◆ **ASSIGNED TASK**:
For the data that follows, give the number of lines in which "copy" appears. Add nothing to it.

(Items from a dataset)

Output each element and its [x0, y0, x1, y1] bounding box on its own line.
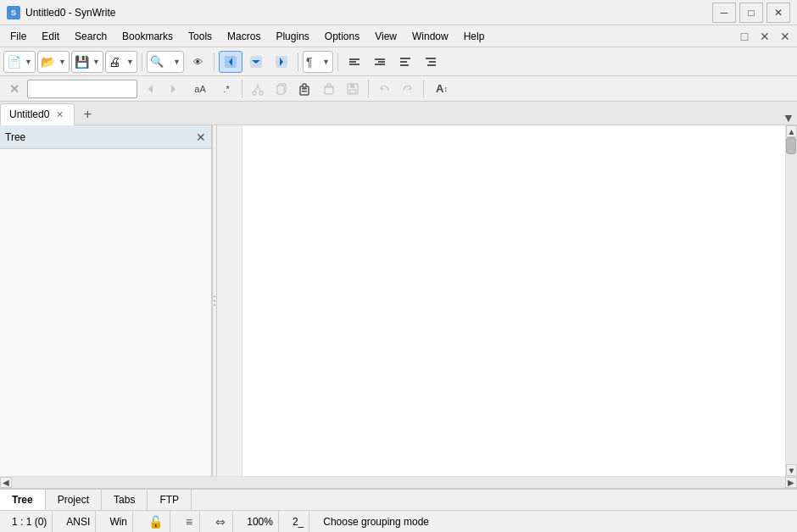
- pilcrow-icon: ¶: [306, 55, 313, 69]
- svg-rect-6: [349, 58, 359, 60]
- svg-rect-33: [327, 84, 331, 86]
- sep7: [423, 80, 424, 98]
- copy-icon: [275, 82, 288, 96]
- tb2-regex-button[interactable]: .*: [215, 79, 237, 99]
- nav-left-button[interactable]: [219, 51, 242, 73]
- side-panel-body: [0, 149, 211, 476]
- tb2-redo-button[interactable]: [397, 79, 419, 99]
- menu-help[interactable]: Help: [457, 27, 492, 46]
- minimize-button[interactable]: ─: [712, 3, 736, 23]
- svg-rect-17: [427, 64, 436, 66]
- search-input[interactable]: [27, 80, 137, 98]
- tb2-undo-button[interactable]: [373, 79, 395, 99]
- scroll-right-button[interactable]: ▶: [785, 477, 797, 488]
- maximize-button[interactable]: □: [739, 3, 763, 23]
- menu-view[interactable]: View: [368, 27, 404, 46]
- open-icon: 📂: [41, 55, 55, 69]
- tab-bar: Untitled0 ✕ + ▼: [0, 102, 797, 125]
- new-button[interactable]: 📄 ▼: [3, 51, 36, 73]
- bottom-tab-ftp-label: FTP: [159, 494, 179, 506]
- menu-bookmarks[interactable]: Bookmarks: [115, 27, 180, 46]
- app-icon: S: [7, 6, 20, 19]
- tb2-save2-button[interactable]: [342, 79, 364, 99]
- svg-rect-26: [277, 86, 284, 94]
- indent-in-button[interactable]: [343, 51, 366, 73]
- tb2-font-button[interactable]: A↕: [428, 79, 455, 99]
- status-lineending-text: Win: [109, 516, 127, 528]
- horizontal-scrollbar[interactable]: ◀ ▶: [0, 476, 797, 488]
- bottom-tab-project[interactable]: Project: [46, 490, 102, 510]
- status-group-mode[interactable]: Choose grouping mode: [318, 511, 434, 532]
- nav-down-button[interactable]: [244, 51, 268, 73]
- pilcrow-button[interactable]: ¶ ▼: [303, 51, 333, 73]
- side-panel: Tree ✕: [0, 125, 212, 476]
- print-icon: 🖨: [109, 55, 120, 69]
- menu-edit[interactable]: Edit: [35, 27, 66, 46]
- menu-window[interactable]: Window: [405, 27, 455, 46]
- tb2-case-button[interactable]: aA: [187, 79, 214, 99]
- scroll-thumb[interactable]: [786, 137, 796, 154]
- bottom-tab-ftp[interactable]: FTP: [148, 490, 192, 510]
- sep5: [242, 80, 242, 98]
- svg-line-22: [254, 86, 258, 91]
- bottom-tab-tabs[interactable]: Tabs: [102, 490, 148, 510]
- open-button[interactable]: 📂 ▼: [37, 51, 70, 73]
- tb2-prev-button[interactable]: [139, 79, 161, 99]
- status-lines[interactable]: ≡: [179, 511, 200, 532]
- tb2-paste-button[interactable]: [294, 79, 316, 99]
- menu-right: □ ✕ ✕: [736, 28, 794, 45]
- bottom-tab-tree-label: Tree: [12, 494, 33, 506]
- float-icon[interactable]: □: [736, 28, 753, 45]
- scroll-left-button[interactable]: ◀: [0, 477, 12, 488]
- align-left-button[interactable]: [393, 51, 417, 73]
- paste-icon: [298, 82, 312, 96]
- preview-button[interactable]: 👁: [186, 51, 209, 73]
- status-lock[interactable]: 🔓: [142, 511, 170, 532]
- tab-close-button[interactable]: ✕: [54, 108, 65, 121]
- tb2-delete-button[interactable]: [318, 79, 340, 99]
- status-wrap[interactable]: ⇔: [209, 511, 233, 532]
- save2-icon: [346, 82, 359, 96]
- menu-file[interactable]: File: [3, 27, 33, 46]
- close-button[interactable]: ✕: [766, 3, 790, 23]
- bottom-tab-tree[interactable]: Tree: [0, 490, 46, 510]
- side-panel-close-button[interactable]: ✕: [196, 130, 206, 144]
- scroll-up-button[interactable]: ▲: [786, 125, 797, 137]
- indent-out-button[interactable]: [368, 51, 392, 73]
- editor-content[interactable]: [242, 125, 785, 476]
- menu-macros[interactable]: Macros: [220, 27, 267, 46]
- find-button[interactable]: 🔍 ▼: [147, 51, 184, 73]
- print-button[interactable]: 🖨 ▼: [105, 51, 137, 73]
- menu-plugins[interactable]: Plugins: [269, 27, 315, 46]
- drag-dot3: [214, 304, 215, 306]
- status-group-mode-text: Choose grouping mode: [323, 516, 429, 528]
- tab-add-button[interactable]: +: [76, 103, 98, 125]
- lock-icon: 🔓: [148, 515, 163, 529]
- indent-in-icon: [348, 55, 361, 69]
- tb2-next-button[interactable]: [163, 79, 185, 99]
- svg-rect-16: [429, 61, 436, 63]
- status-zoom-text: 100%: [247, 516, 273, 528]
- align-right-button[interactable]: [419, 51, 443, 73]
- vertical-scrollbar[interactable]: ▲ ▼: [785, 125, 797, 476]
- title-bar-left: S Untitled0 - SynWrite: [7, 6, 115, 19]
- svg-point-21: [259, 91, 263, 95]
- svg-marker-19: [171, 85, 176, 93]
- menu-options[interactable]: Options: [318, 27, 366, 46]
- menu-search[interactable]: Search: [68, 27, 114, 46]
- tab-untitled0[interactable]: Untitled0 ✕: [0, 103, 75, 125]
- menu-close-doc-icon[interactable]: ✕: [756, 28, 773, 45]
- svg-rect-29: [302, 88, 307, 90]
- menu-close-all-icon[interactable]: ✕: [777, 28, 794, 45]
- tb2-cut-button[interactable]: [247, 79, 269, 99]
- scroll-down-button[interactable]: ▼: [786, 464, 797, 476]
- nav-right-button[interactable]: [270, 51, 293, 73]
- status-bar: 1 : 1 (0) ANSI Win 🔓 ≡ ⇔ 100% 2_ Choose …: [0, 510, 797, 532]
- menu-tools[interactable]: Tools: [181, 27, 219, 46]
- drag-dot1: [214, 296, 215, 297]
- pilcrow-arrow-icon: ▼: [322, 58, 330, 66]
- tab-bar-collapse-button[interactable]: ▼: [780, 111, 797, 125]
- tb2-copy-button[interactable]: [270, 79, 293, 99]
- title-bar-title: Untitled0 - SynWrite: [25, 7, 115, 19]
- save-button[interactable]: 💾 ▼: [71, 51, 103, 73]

◆ **SOLUTION FOR THIS EXERCISE**:
2